Tell us something you’ve learned about yourself or something that brought you closer to teammates or clients during the COVID-19 pandemic? Without the daily human interaction, it is difficult to know what is going on in your colleague’s life outside of the planned meetings. Now, more than ever, it is important to be a little more open and vulnerable because your teammates can be there for you. None of us have to go through this difficult time alone.

What advice would you give someone interviewing at McKinsey? Don’t forget the people interviewing you are humans too. Tell your story in a structured way that you would tell your friend. Bring the same enthusiasm and curiosity when going through the case and PEI interviews; we want to know what it would be like working with you.
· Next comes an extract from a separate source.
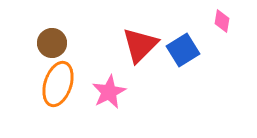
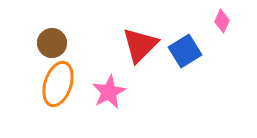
pink diamond: rotated 15 degrees clockwise
blue square: moved 2 px right, 1 px down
Who has had the biggest impact on you at McKinsey and how has she/he helped you? Darius Bates, one of the partners at my home office. From day one, he has been supportive of me and the rest of my associate class. He has unwaveringly been supportive on a professional and personal level, ensuring we are in a position to succeed. I love that he provides tactical advice – actions to take to ensure structure and growth on every client project – beyond theoretical words of inspiration (which are also great). Furthermore, he serves as a role model, making the path toward success at the firm more clear.

My most meaningful achievement (professional or personal) and how it made a difference is… Back in high school, my team was in a close football game with a few seconds left against our rival school. I was playing quarterback on the possession, so the game was dependent on my execution to make it happen. I felt the full force of the pressure, but I harnessed my internal faith and confidence to hone in on the goal. Eight seconds later, we won the game with my last second touchdown throw. That experience was a meaningful achievement for me because I understood the pure joy of achievement with a team after facing adversity. Whenever I am in a position, either professional or personal, where I am feeling adversity and pressure, I stand confident focused on the end-goal.

A fun fact about me is… I am a black belt in Tae Kwon Do and participated in the 1999 Junior Olympics. Maybe one day I can open up a gym and/or studio!